In some cases (Boetius, Cassiodorus, Isidore of Sevilla, Gregory I) the survival of the ancient "paideia" appears evident; in others (Benedict of Norcia, Gregory of Tours) the traces of ancient education seem almost gone. The first spray of rebirth, paradoxically, come from the Anglo-Saxon world (Bede the Venerable), which decisively influences, with Alcuin of York, the true rebirth, the Carolingian. After then, in spite of the new invasions of Normans, Hungarians and Saracens, there would no longer be any solution of continuity.
Based on what survived, it is nonetheless certain that soon typically Christian schools would appear, but they are quite different from those of the pre-Constantine and post-Constantine period. In the first decades of the VI century, one hears of the first rural ecclesiastical schools (Council of Vaison, 529) and of the first episcopal schools (Council of Toledo, 527). Much earlier, there already exist the monastic schools in the East with the rise of monasticism and then also in the West: here they reach perfection with the Rules of St. Benedict of Norcia, dating back to about 530. During the time of Charlemagne would be formed the "Palatine school," integrated in the imperial court. We need to underline here that the rural and episcopal schools were used almost exclusively for the candidates of the sacred orders or for pastoral or missionary ministry; the monastic schools (which welcome often boys and girls as "oblates") for candidates to monastic life. The aristocrats made use of private teachers, while the people slide more and more to illiteracy.(35)
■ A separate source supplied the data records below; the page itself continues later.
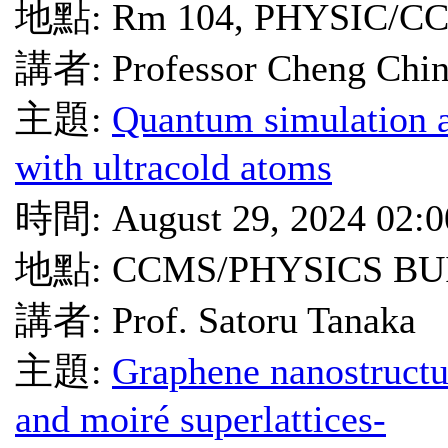
地點: Rm 104, PHYSIC/CC
講者: Professor Cheng Chi
主題:
Quantum simulation a
with ultracold atoms
時間: August 29, 2024 02:
地點: CCMS/PHYSICS BU
講者: Prof. Satoru Tanaka
主題:
Graphene nanostructu
and moiré superlattices-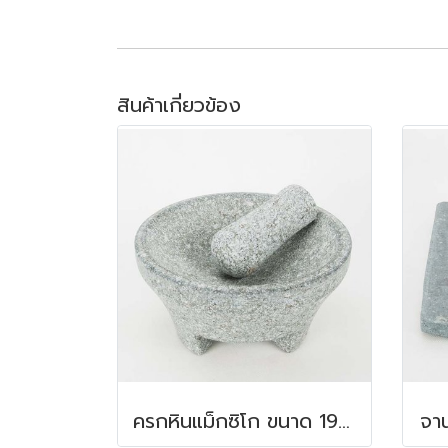
สินค้าเกี่ยวข้อง
ครกหินแม็กซิโก ขนาด 19x10 ซม.
จาน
In the Byzantine world, in the world of Eastern Christianity, the situation could be considered as similar, although less dramatic as in the West.(36)
With such a condition, the real and proper school for the masses could effectively considered gone. We are therefore in a period of descholarization. For all, but especially for the people, the school is by now something else: liturgy, with its teaching done with words (preaching), gestures (rites) and images (paintings, sculptures, mosaics). To the men of the early Middle Ages, therefore, Christ appears above all in the milieu of liturgical context, in the practice of prayer.
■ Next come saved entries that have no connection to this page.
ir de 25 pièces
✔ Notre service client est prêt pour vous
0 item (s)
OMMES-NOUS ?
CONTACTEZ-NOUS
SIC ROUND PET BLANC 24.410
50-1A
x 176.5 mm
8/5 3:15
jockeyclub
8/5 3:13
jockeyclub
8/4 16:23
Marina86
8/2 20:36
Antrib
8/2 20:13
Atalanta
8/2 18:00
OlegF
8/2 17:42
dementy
Christ Master in the early Middle Ages, the Christ, that is, whom one could listen to, follow and imitate, is not certainly Christ "Pantocrator" who is found depicted on the triumphal arches or on the apses of paleo-Christian or Romanic basilicas: the "Pantocrator" is way above and far beyond every possible imitation. In these centuries, Christ Master is above all the praying Master, hence, the "Interior Master" according to the teaching that comes not only from the West through the work of Augustine of Hippo but also from the East through the work especially of the "Hesicast" tradition which begins and advances with John Scholastico, also called "Climacus" (579-649).
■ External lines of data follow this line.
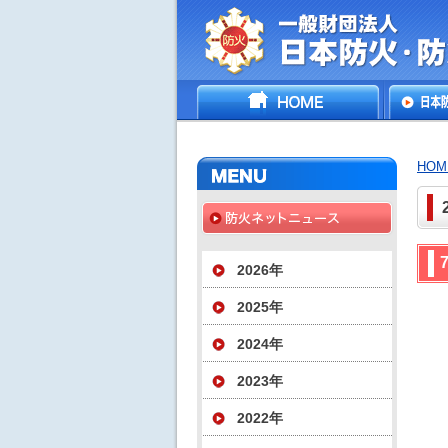
一般財団法人日
HOME
日本防
災協会
いて
HOM
2026年
2025年
2024年
2023年
2022年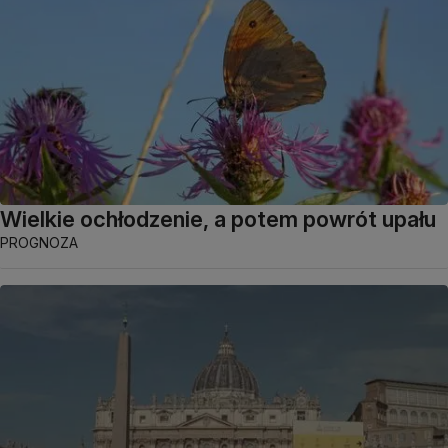
Wielkie ochłodzenie, a potem powrót upału
PROGNOZA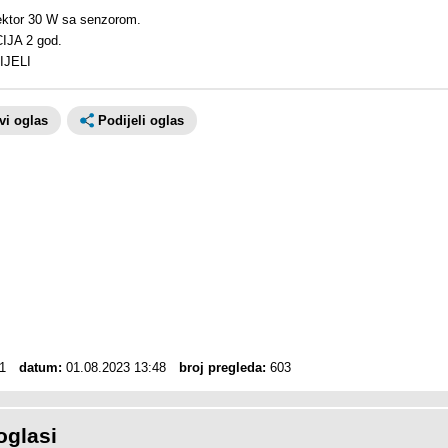
ektor 30 W sa senzorom.
JA 2 god.
IJELI
avi oglas
Podijeli oglas
1
datum:
01.08.2023 13:48
broj pregleda:
603
oglasi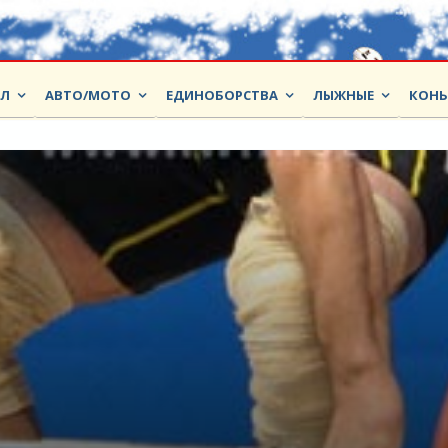
ОЛ
АВТО/МОТО
ЕДИНОБОРСТВА
ЛЫЖНЫЕ
КОНЬ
The praying Christ Master is the victory of Catholicism and of orthodoxy over Pelagianism and Arianism which tended to reduce the magisterium and the person of Christ precisely to something subordinate and exterior: subordinate in relation with the Father and hence a simple semi-God or superman; exterior in the relation to man and hence pure and simple source of moral precepts and good examples. The struggle against the Arian barbarians, undertaken by the Church above all in the West, was then a matter of life and death for Christianity. There was the risk of turning Christianity into a philosophical school like the ancient ones or a moralistic organization at the service of the State.
The acquisitions on the "Interior Master" achieved by Augustine appear to be decisive and providential. They, as we know, are confirmed against the so-called "Semi-Pelagians" or the "Marseilles" in the II Synod of Orange in 529.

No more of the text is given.